“Democracy in India is under threat.”
One would read the above statement depending upon the ideological prism one holds. Those aligned with the Leftist worldview, would see the assertion as a predicament for the Modi government at the centre. While those on the right would probably dismiss it as fake news.
However, if one were to truly analyse the aforementioned sentiment, they would look at the following cases:
1. BJP leader Tajinder Pal Singh Bagga is picked up from his home in Delhi by the Punjab Police and is detained illegally over some tweets critical of the Aam Aadmi Party leader, Arvind Kejriwal and his politics. His father says he was assaulted as he tried to record the arrest of his son.
2. In West Bengal, results of assembly elections are announced declaring Trinamool Congress (TMC) as the winning side. The same night a number of BJP workers and supporters, including women, are attacked, killed and raped. The spectre of violence continues for days as the ruling party looks the other way.
3. FIRs against a journalist and Youtuber, Maridhas, are repeatedly filed by Tamil Nadu police. His crime? He is booked for being extremely critical of the ruling DMK and an Islamic organisation, Tablighi Jammat (that too a year back) for violating COVID protocols. Charges notwithstanding the scrutiny of law, the Court later quashes all the FIRs against him.
4. Republic TV Editor-in-Chief and a critic of the Maha Vikas Agadi government in Maharashtra, Arnab Goswami is arrested from his home by the state police. He is dragged out of his home while his son is assaulted. He is first falsely implicated in a TRP scam and then another old case of abetment to suicide is opened up by the police. The Supreme Court grants him bail and questions the Bombay High Court that denied him bail for “abdicating its constitutional duty and function as a protector of liberty”.
5. An independent MP, Navneet Rana and her MLA husband, Ravi Rana are booked for sedition for expressing their intent to chant Hanuman Chalisa outside the residence of Maharashtra CM, Uddhav Thackeray.
6. A Chhattisgarh based journalist, Nilesh Sharma, is booked by the state police for writing political satires that are critical of the Congress-ruled state government. It is alleged that his fictional characters resemble the Congress ministers and MLAs.
These cases may not have garnered enough space in mainstream media, or would not have been considered fit for public-shaming as they did not occur in a BJP-ruled state or maligned PM Narendra Modi in any way. In fact, they would not even be considered detrimental to the health of democracy.
Now, let us look at the cases which were considered an immediate 'assault on democracy' and made to the ‘hall of fame’ that was indicative of 'fascism' in India.
1. Umar Khalid is arrested for being a key conspirator in inciting riots in the national capital, that claimed 53 lives. As per the charge sheet, Umar Khalid was part of the larger conspiracy to cause unrest on the eve of the former US President, Donald Trump, visiting Delhi. He has been denied bail by the Court.
2. AAP Councillor, Tahir Hussain is arrested in connection with the murder of Intelligence Bureau officer, Ankit Sharma, during Delhi riots. His bail application is dismissed as the Court observes that he “used his muscle power and political clout to act as a kingpin in planning, instigating and fanning the flames of communal conflagration”.
3. Members of Kabir Kala Manch are arrested for making inflammatory speeches at Elgar Parishad conclave in Pune that led to violence near the Koregaon Bhima war memorial. NIA investigation finds evidence that shows close ties of those arrested with the banned Maoist organisations that aimed at overthrowing the democratically elected government and hatching a plot to assassinate PM Modi.

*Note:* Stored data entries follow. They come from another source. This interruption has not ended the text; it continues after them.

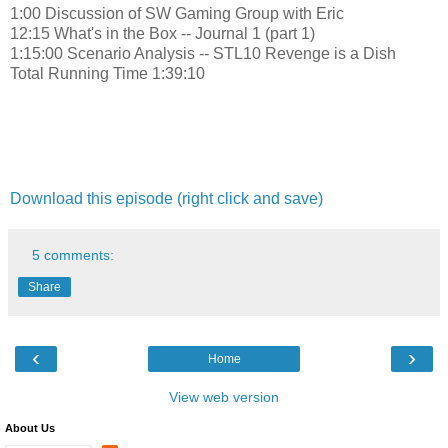
1:00 Discussion of SW Gaming Group with Eric
12:15 What's in the Box -- Journal 1 (part 1)
1:15:00 Scenario Analysis -- STL10 Revenge is a Dish
Total Running Time 1:39:10
Download this episode (right click and save)
5 comments:
Share
‹
›
Home
View web version
About Us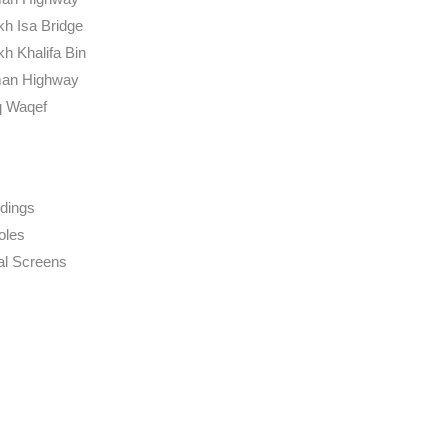
kh Isa Bridge
kh Khalifa Bin
an Highway
 Waqef
dings
oles
tal Screens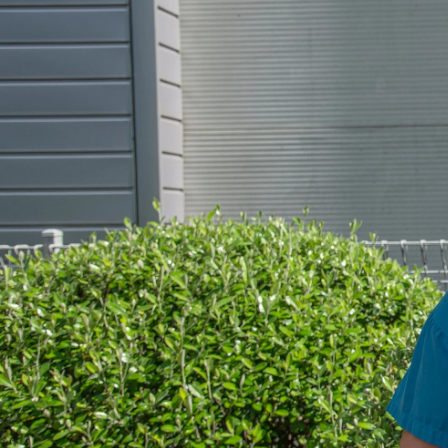
Entertainment
Sport
Film/Television
Pasifika workers adapt for a digital future
Fashion
Arts & Music
Community
Pacific animation set to hit the big screen in Auckland
Pacific Region
Health & Lifestyle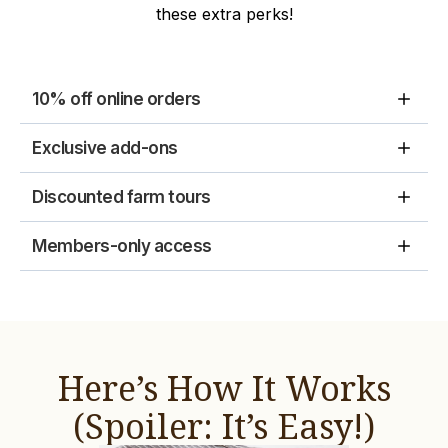
these extra perks!
10% off online orders
Exclusive add-ons
Discounted farm tours
Members-only access
Here’s How It Works
(Spoiler: It’s Easy!)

Based on a letter placed on record, the Court observes, "The contents of the aforesaid letter prima facie speaks that the CPI (Maoist) was bent upon ending the Modi raj, that is the Modi-led government. Not only this, they were also thinking to go for another incident, like the death of Rajiv Gandhi, by targeting the road shows of Modi."
The differences between the two sets of case studies presented range from the gravity of the matter at hand as well as the intention of those charged with the said crimes.
In the former set, it is evident that state action is derived from vendetta politics. The charges are so flimsy that they falter under the scrutiny of the law. While in the latter, it is clear that the intention is to cause violence, unrest and fan communal tensions. In these cases, it is a question of national security and interest and does not merely concern an individual or government. All these cases are being tried in the Court with strong evidence indicating culpability and ill-intention.
Yet, when Indian democracy is judged for its robustness and libertarian thought process, it is always the Modi government and the BJP that are put under the dock, even when in reality, it is the non-BJP ruled states which have been displaying authoritarianism and intolerance to freedom of speech.
If we continue to sacrifice freedom of speech and genuine dissent at the altar of ideology, we would soon be forsaking those rights completely. It is high time that we set aside the coloured lenses and evaluate the miscarriage of justice on its own merit.